Despite the dazzling fashion and glittering jewels on offer, Couture Week in Paris was a decidedly chilly affair this season, as journalists battled freezing temperatures in the French capital. But the salons above the Boucheron flagship on Place Vendôme were lit from within, when Creative Director Claire Choisne presented her latest high jewelry collection to selected member of the press over tea and petit-fours. Cape clips became double pins, while necklaces turned into brooches before our eyes, as one by one, models wearing simple, 1960s-inspired coordinating color-block outfits showcased each transformable piece from a unisex collection that felt fresh and contemporary, despite its antique inspiration.
Two years in development, the Histoire de Style, Like a Queen collection is entirely based on a photograph in the Maison’s archives of a diamond and aquamarine double-clip brooch made by Louis Boucheron. Bought in London in 1937 by the Duke of Kent, the brooch passed to Queen Elizabeth II on her 18th birthday as a gift from her father, King George, and was worn at key milestones throughout her life. Said to be one of her favourite pieces of jewelry in the Royal collection, it was chosen to be worn in the last official portrait of the Queen, taken by Ranald Mackechnie to mark the Platinum Jubilee.
“Three years ago, when I started looking for inspiration for this collection in the Boucheron archives, I couldn’t get that Art Deco double clip brooch out of my mind,” explains Choisne. The original brooch is conserved in the Royal Collection, and all that remains in the Maison’s archives, is a photograph. Nevertheless, it was enough to inspire the Maison’s creative director: “the severity and geometry of the Art Deco design, tempered by the softness and light blue hue of the aquamarines fascinated me. I was also touched by the sentimental value of this double clip.”
The original piece itself can be worn as a single clip, or split into two separate brooches, which is how Her Majesty Queen Elizabeth II chose to wear it in her final portrait. Choisne also intends the pieces in the new collection to be worn multiple ways: “we wanted these 18 variations to reflect the ease with which the original was worn, since the two clips may be attached in various ways, on their own or together. We also wanted the collection to convey the elegance distinctive of this Art Deco piece.”
Seven suites of jewelry, each developed around a separate color, combine to make up the collection, an idea rooted in the Queen’s own bright outfit choices. A mesmerising six-carat Sri Lankan sapphire surrounded by diamonds makes for a punchy pinkie ring, while cherry red Mozambique rubies combine in an elegant necklace, whose centrepiece can be removed to be worn as a brooch. Elsewhere, lacquer is used to intensify color and three color-block diamond clips can be worn as earcuffs, lapel clips or in the hair, reflecting the house’s historically hard-working approach to high jewelry.

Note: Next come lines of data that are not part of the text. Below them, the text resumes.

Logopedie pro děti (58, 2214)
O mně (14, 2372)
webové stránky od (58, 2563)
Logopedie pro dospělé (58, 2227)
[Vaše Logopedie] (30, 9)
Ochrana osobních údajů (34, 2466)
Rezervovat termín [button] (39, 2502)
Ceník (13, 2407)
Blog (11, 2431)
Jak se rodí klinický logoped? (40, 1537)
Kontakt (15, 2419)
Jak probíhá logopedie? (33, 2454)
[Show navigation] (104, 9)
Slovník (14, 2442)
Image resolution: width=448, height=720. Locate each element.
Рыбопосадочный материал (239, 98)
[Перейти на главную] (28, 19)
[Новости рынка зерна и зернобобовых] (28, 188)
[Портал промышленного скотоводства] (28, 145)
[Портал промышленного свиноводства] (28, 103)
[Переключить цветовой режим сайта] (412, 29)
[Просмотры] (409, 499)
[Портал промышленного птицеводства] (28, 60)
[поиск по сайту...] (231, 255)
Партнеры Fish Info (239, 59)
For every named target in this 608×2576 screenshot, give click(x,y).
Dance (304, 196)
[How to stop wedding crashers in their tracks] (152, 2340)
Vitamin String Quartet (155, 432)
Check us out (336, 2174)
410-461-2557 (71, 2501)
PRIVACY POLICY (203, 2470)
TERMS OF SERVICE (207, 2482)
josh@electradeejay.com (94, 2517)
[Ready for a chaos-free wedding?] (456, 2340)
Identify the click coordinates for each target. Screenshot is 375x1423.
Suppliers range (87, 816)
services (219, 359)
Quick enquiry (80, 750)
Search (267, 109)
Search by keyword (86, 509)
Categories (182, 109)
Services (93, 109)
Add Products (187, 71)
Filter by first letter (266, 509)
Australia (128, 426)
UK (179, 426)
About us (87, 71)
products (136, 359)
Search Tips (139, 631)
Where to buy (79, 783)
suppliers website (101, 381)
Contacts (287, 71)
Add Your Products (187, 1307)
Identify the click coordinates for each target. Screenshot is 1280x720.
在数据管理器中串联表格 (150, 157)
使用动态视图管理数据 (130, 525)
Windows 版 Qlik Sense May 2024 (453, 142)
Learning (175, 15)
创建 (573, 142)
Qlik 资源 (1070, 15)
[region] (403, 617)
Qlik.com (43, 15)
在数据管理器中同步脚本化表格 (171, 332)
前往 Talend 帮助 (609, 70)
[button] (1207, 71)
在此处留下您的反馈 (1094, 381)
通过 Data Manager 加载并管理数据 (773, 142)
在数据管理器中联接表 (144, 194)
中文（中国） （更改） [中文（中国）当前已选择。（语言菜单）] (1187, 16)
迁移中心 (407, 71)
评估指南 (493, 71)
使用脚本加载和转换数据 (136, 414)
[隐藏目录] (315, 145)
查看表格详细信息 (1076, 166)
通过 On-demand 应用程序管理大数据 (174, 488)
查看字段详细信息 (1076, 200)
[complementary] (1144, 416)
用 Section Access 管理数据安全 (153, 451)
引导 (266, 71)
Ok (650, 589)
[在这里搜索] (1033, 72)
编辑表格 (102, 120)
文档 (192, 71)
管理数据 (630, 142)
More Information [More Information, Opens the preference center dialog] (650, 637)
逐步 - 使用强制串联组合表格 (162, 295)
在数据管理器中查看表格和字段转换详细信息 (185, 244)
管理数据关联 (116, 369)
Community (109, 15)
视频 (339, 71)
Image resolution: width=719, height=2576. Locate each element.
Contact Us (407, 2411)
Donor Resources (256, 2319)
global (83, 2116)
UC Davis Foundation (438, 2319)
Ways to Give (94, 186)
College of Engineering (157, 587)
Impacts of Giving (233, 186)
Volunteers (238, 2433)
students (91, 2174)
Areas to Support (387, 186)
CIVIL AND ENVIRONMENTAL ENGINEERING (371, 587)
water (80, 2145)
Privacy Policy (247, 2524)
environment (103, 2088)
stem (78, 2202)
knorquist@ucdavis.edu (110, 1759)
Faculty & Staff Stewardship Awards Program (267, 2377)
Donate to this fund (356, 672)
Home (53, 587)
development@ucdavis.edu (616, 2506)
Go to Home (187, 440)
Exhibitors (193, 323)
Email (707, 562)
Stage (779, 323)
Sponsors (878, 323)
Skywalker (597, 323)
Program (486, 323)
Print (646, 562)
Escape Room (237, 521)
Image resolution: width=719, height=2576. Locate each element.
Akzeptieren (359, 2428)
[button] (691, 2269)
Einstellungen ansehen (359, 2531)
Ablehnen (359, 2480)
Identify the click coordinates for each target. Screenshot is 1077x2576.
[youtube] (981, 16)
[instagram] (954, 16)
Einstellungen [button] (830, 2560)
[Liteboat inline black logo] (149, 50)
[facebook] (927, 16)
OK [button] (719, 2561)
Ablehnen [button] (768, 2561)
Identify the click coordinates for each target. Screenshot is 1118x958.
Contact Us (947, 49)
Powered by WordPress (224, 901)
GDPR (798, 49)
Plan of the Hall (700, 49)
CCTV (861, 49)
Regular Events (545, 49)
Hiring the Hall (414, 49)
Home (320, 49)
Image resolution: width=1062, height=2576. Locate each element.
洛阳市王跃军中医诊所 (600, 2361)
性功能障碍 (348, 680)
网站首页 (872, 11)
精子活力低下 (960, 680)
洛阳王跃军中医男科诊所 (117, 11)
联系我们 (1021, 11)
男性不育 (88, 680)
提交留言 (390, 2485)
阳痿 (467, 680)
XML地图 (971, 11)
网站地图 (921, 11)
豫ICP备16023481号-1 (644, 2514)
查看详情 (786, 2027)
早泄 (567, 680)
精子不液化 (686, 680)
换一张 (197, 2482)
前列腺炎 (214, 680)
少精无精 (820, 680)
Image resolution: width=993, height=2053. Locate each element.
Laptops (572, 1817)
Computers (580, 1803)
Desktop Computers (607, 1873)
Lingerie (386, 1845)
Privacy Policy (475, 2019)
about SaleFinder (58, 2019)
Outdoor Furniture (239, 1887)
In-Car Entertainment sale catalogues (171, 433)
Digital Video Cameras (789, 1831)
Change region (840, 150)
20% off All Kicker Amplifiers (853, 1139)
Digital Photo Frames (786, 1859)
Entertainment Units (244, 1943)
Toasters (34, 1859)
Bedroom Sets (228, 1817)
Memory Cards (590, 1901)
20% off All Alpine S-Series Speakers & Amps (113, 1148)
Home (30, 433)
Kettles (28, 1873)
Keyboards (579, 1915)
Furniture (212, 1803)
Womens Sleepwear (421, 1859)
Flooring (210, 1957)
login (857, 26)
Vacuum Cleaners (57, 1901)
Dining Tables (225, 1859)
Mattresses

The Frosty White chapter includes a four-strand necklace with two clips based on the original brooch, that can be worn an impressive six different ways. More than 1,000 baguette and round diamonds are overlaid with rock crystal at key points, a technique pioneered by Frédéric Boucheron: “the rock crystal blurs the pavé to make it lighter and less flashy, balancing the sharpness of the Art Deco shapes” says Choisne. The coordinating horizontal ring, can be worn across three fingers or opened and its central solitaire removed to be worn alone.
Male models at the presentation cut dashing figures in diamond brooches, and according to the house, “tuxedo clips are becoming more common, we’re proposing unisex items and they are gaining traction,” says Choisne of the Maison’s contemporary clientele. Indeed, Like a Queen offers a thoroughly modern take on high jewelry, translated into wearable pieces inspired by an icon of the archives, and the distinctive elegance of its most famous wearer.